In its original form, the Kellog-Briand was a renunciation of war between only France and the United States. However, Frank B. Kellogg, the U.S. Secretary of State, wanted to retain American freedom of action; he thus responded with a proposal for a multilateral pact against war open for all nations to become signatories.[3]
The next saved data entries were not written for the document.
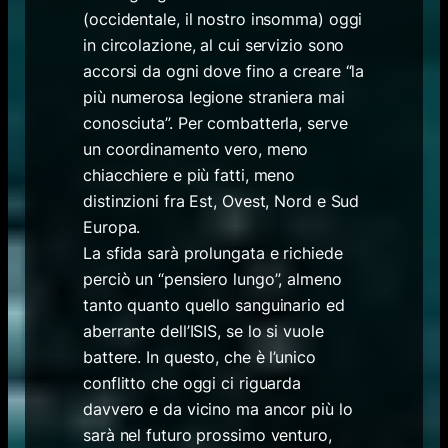
(occidentale, il nostro insomma) oggi
in circolazione, al cui servizio sono
accorsi da ogni dove fino a creare “la
più numerosa legione straniera mai
conosciuta”. Per combatterla, serve
un coordinamento vero, meno
chiacchiere e più fatti, meno
distinzioni fra Est, Ovest, Nord e Sud
Europa.
La sfida sarà prolungata e richiede
perciò un “pensiero lungo”, almeno
tanto quanto quello sanguinario ed
aberrante dell’ISIS, se lo si vuole
battere. In questo, che è l’unico
conflitto che oggi ci riguarda
davvero e da vicino ma ancor più lo
sarà nel futuro prossimo venturo,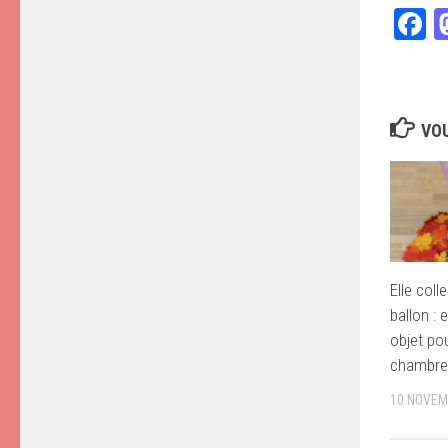
F
VOU
Elle coll
ballon : e
objet po
chambre
10 NOVEM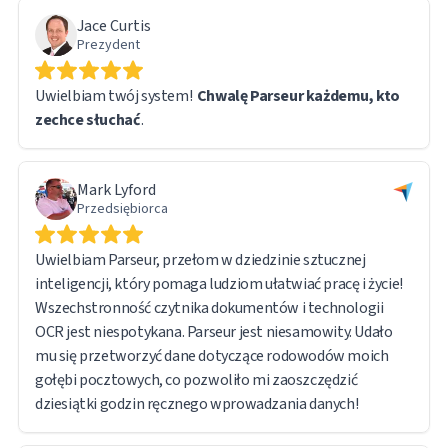
Oprogramowanie jest intuicyjne i przyjazne dla
Jace Curtis
użytkownika. Kolejną funkcją, którą uznałem za
Prezydent
szczególnie przydatną, jest to, że oryginalny plik
pozostaje dostępny poprzez bezpośredni link URL w
Uwielbiam twój system!
Chwalę Parseur każdemu, kto
wyeksportowanym raporcie, co ułatwia dostęp do
zechce słuchać
.
dokumentów źródłowych w razie potrzeby.
Obsługując tak dużą ilość danych, napotkałem kilka
Mark Lyford
problemów technicznych. Zespół wsparcia Parseur był
Przedsiębiorca
jednak szybki i responsywny. W rzeczywistości większość
problemów wynikała z mojej własnej krzywej uczenia się,
Uwielbiam Parseur, przełom w dziedzinie sztucznej
a nie z ograniczeń oprogramowania — sam system działał
inteligencji, który pomaga ludziom ułatwiać pracę i życie!
bez zarzutu.
Wszechstronność czytnika dokumentów i technologii
OCR jest niespotykana. Parseur jest niesamowity. Udało
Jestem bardzo zadowolony z ogólnego doświadczenia i z
mu się przetworzyć dane dotyczące rodowodów moich
pełnym przekonaniem polecam Parseur każdemu, kto
gołębi pocztowych, co pozwoliło mi zaoszczędzić
zajmuje się przetwarzaniem dużych ilości dokumentów i
dziesiątki godzin ręcznego wprowadzania danych!
wyodrębnianiem danych.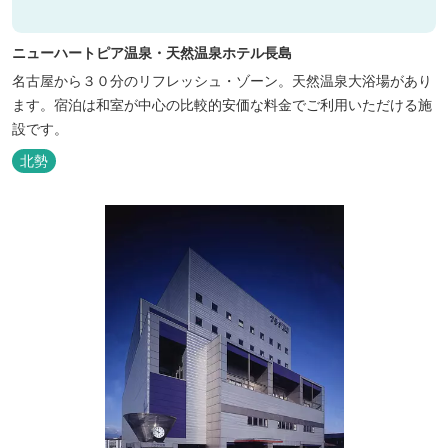
ニューハートピア温泉・天然温泉ホテル長島
名古屋から３０分のリフレッシュ・ゾーン。天然温泉大浴場があり
ます。宿泊は和室が中心の比較的安価な料金でご利用いただける施
設です。
北勢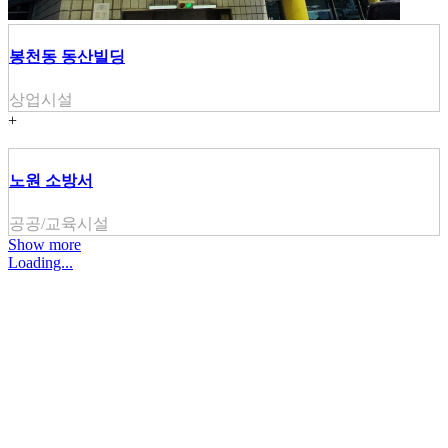
봉천동 동산빌딩
상업시설
+
노원 소방서
공공/교육시설
Show more
Loading...
주식회사 주원씨앤아이
대표자 : 손정진
사업자번호 : 128-86-54297
경기도 김포시 양촌읍 김포한강4로 391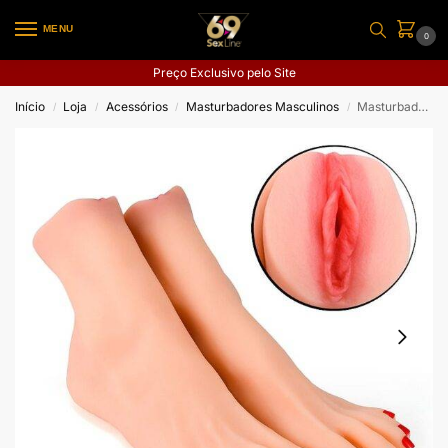
MENU
0
Preço Exclusivo pelo Site
Início
Loja
Acessórios
Masturbadores Masculinos
Masturbador Masculino Pequeno – Formato de Pé com Vagina – 2 Unid
/
/
/
/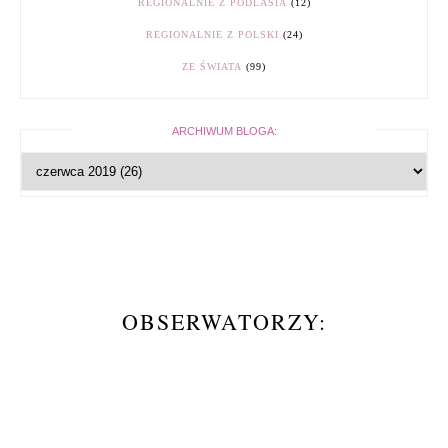
REGIONALNIE Z PODLASIA
(12)
REGIONALNIE Z POLSKI
(24)
ZE ŚWIATA
(99)
ARCHIWUM BLOGA:
OBSERWATORZY: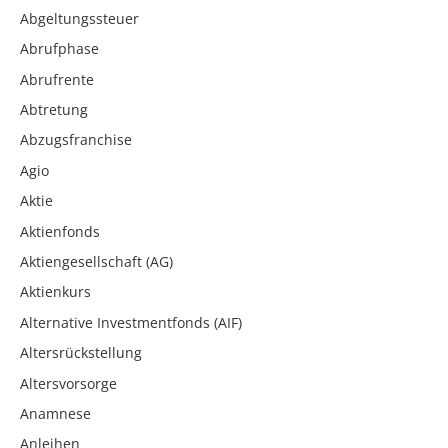
Abgeltungssteuer
Abrufphase
Abrufrente
Abtretung
Abzugsfranchise
Agio
Aktie
Aktienfonds
Aktiengesellschaft (AG)
Aktienkurs
Alternative Investmentfonds (AIF)
Altersrückstellung
Altersvorsorge
Anamnese
Anleihen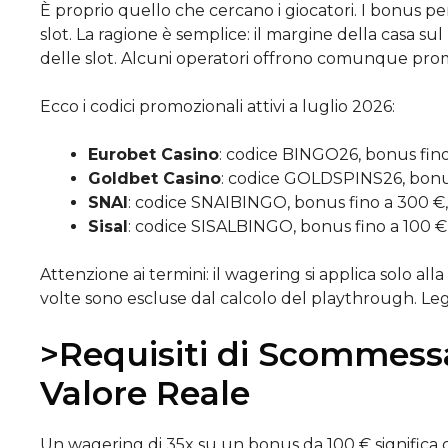
È proprio quello che cercano i giocatori. I bonus pe
slot. La ragione è semplice: il margine della casa sul
delle slot. Alcuni operatori offrono comunque prom
Ecco i codici promozionali attivi a luglio 2026:
Eurobet Casino
: codice BINGO26, bonus fin
Goldbet Casino
: codice GOLDSPINS26, bonus
SNAI
: codice SNAIBINGO, bonus fino a 300 €
Sisal
: codice SISALBINGO, bonus fino a 100 
Attenzione ai termini: il wagering si applica solo all
volte sono escluse dal calcolo del playthrough. Le
>Requisiti di Scommessa
Valore Reale
Un wagering di 35x su un bonus da 100 € significa c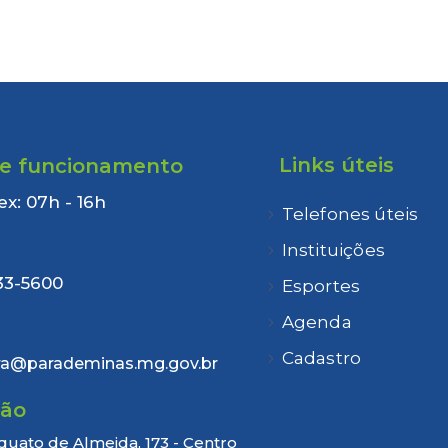
Links úteis
de funcionamento
ex: 07h - 16h
Telefones úteis
:
Instituições
33-5600
Esportes
Agenda
Cadastro
ra@parademinas.mg.gov.br
ção
quato de Almeida, 173 - Centro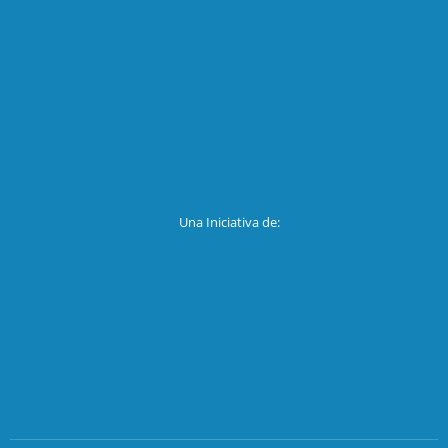
Una Iniciativa de: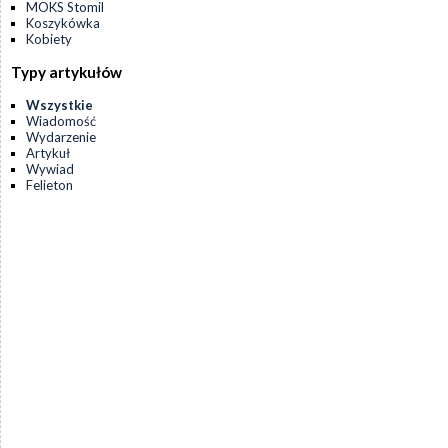
MOKS Stomil
Koszykówka
Kobiety
Typy artykułów
Wszystkie
Wiadomość
Wydarzenie
Artykuł
Wywiad
Felieton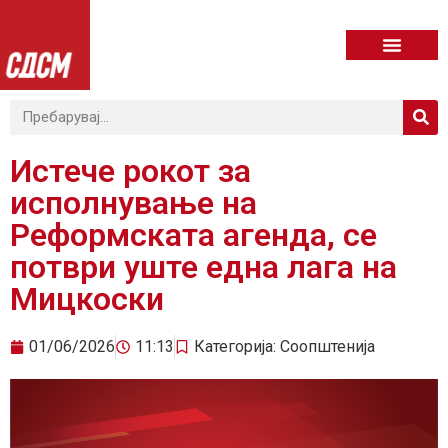
Истече рокот за
исполнување на
Реформската агенда, се
потври уште една лага на
Мицкоски
01/06/2026
11:13
Категорија:
Соопштенија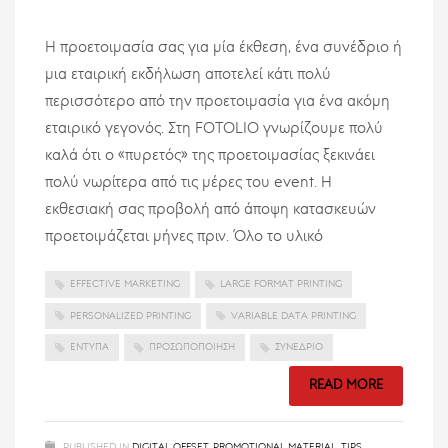
Η προετοιμασία σας για μία έκθεση, ένα συνέδριο ή
μια εταιρική εκδήλωση αποτελεί κάτι πολύ
περισσότερο από την προετοιμασία για ένα ακόμη
εταιρικό γεγονός. Στη FOTOLIO γνωρίζουμε πολύ
καλά ότι ο «πυρετός» της προετοιμασίας ξεκινάει
πολύ νωρίτερα από τις μέρες του event. Η
εκθεσιακή σας προβολή από άποψη κατασκευών
προετοιμάζεται μήνες πριν. Όλο το υλικό
EFFECTIVE MARKETING
LARGE FORMAT PRINTING
PERSONALIZED PRINTING
VARIABLE DATA PRINTING
ΈΝΤΥΠΑ
ΠΡΟΣΩΠΟΠΟΊΗΣΗ
ΣΥΝΈΔΡΙΟ
READ MORE
PUBLISHED IN
DIGITAL OFFSET
,
PROMOTIONAL MATERIAL
,
TIPS
,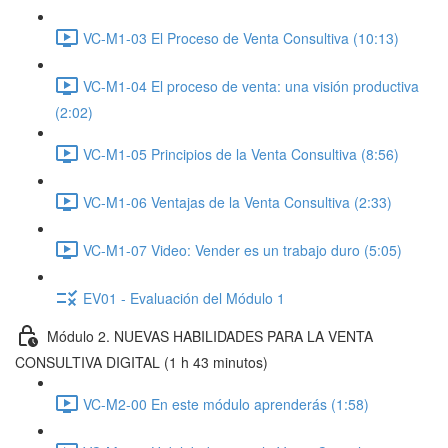
VC-M1-03 El Proceso de Venta Consultiva (10:13)
VC-M1-04 El proceso de venta: una visión productiva
(2:02)
VC-M1-05 Principios de la Venta Consultiva (8:56)
VC-M1-06 Ventajas de la Venta Consultiva (2:33)
VC-M1-07 Video: Vender es un trabajo duro (5:05)
EV01 - Evaluación del Módulo 1
Módulo 2. NUEVAS HABILIDADES PARA LA VENTA
CONSULTIVA DIGITAL (1 h 43 minutos)
VC-M2-00 En este módulo aprenderás (1:58)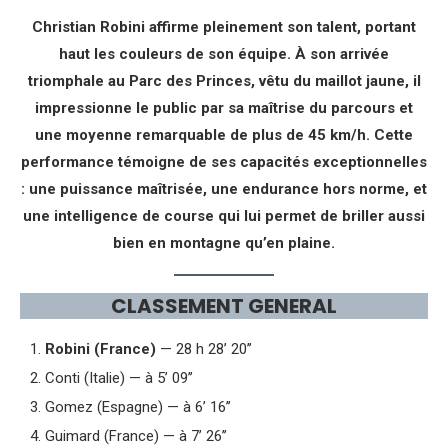
Christian Robini affirme pleinement son talent, portant
haut les couleurs de son équipe. À son arrivée
triomphale au Parc des Princes, vêtu du maillot jaune, il
impressionne le public par sa maîtrise du parcours et
une moyenne remarquable de plus de 45 km/h. Cette
performance témoigne de ses capacités exceptionnelles
: une puissance maîtrisée, une endurance hors norme, et
une intelligence de course qui lui permet de briller aussi
bien en montagne qu’en plaine.
CLASSEMENT GENERAL
Robini (France)
— 28 h 28’ 20’’
Conti (Italie) — à 5’ 09’’
Gomez (Espagne) — à 6’ 16’’
Guimard (France) — à 7’ 26’’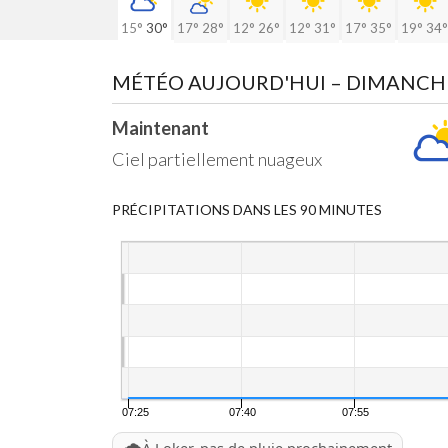
15°
30°
17°
28°
12°
26°
12°
31°
17°
35°
19°
34°
MÉTÉO AUJOURD'HUI
– DIMANCH
Maintenant
Ciel partiellement nuageux
PRÉCIPITATIONS DANS LES 90 MINUTES
07:25
07:40
07:55
🌧️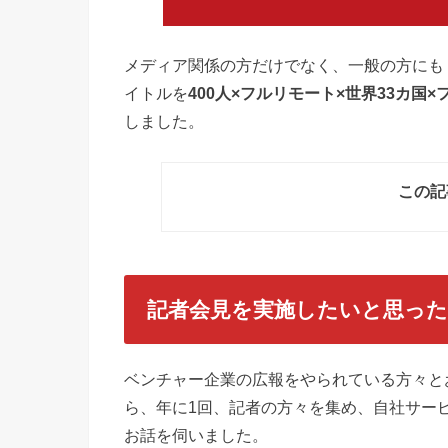
メディア関係の方だけでなく、一般の方にも
イトルを
400人×フルリモート×世界33カ
しました。
この記
記者会見を実施したいと思っ
ベンチャー企業の広報をやられている方々と
ら、年に1回、記者の方々を集め、自社サー
お話を伺いました。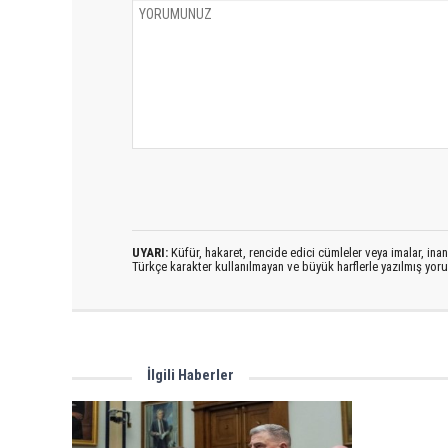
UYARI:
Küfür, hakaret, rencide edici cümleler veya imalar, inanç
Türkçe karakter kullanılmayan ve büyük harflerle yazılmış yo
İlgili Haberler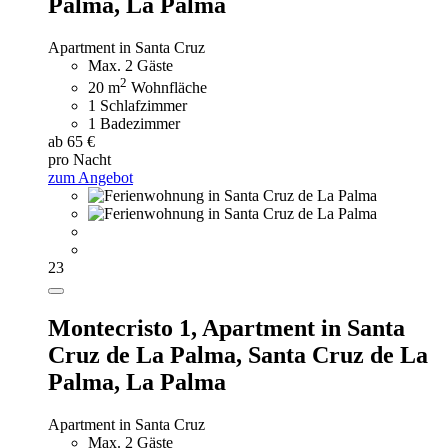
Palma, La Palma
Apartment in Santa Cruz
Max. 2 Gäste
2
20 m
Wohnfläche
1 Schlafzimmer
1 Badezimmer
ab 65 €
pro Nacht
zum Angebot
23
Montecristo 1,
Apartment in Santa
Cruz de La Palma, Santa Cruz de La
Palma, La Palma
Apartment in Santa Cruz
Max. 2 Gäste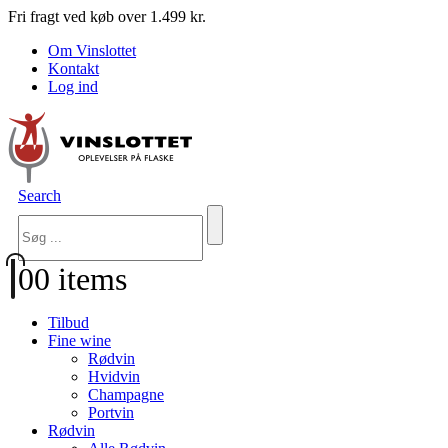
Fri fragt ved køb over 1.499 kr.
Om Vinslottet
Kontakt
Log ind
Search
0
0 items
Tilbud
Fine wine
Rødvin
Hvidvin
Champagne
Portvin
Rødvin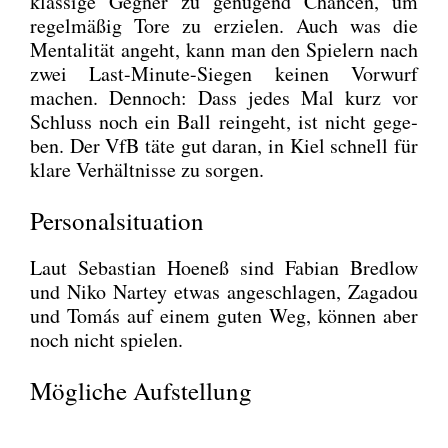
klas­si­ge Geg­ner zu genü­gend Chan­cen, um
regel­mä­ßig Tore zu erzie­len. Auch was die
Men­ta­li­tät angeht, kann man den Spie­lern nach
zwei Last-Minu­te-Sie­gen kei­nen Vor­wurf
machen. Den­noch: Dass jedes Mal kurz vor
Schluss noch ein Ball rein­geht, ist nicht gege­
ben. Der VfB täte gut dar­an, in Kiel schnell für
kla­re Ver­hält­nis­se zu sor­gen.
Personalsituation
Laut Sebas­ti­an Hoe­neß sind Fabi­an Bred­low
und Niko Nar­tey etwas ange­schla­gen, Zag­adou
und Tomás auf einem guten Weg, kön­nen aber
noch nicht spie­len.
Mögliche Aufstellung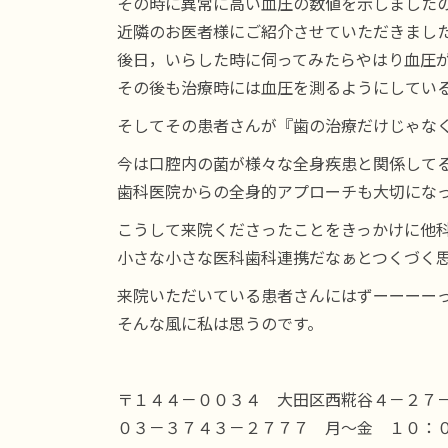
その時に異常に高い血圧の数値を示しました
近隣のお医者様にご紹介させていただきまし
後日，いらした時に伺ってみたらやはり血圧
その後も治療時には血圧を測るようにしてい
そしてその患者さんが『歯の治療だけじゃな
今は口腔内の菌が様々な全身疾患と関係して
歯科医院からの全身的アプローチも大切にな
こうして来院くださったことをきっかけに他
小さな小さな医科歯科連携だなぁとつくづく
来院いただいている患者さんにはずーーーー
そんな風に私は思うのです。
〒１４４－００３４ 大田区西糀谷４－２７
０３－３７４３－２７７７ 月～金 １０：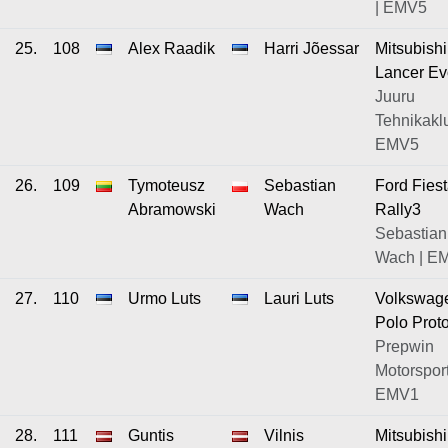
| EMV5
25.
108
Alex Raadik
Harri Jõessar
Mitsubishi
Lancer Ev
Juuru
Tehnikaklu
EMV5
26.
109
Tymoteusz
Sebastian
Ford Fies
Abramowski
Wach
Rally3
Sebastian
Wach | E
27.
110
Urmo Luts
Lauri Luts
Volkswag
Polo Prot
Prepwin
Motorsport
EMV1
28.
111
Guntis
Vilnis
Mitsubishi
The Kellogg–Briand Pact is named after its authors: Frank B. Kellogg and French foreign minister Aristide Briand.


Signatories and Adherents

After negotiations, the pact was signed in Paris at the French Foreign Ministry by the representatives from: Australia, Belgium, Canada, Czechoslovakia, France, Germany, India, the Irish Free State, Italy, Japan, New Zealand, Poland, South Africa, the United Kingdom and the United States. It was proclaimed to go into effect on July 24, 1929. By that date, the following nations had deposited instruments of definitive adherence to the pact: Afghanistan, Albania, Austria, Bulgaria, China, Cuba, Denmark, Dominican Republic, Egypt, Estonia, Ethiopia, Finland, Guatemala, Hungary, Iceland, Latvia, Liberia, Lithuania, the Netherlands, Nicaragua, Norway, Panama, Peru, Portugal, Romania, the Soviet Union, the Kingdom of the Serbs, Croats, and Slovenes, Siam, Spain, Sweden, and Turkey. Eight further states joined after this date: Persia, Greece, Honduras, Chile, Luxembourg, Danzig, Costa Rica and Venezuela. [4]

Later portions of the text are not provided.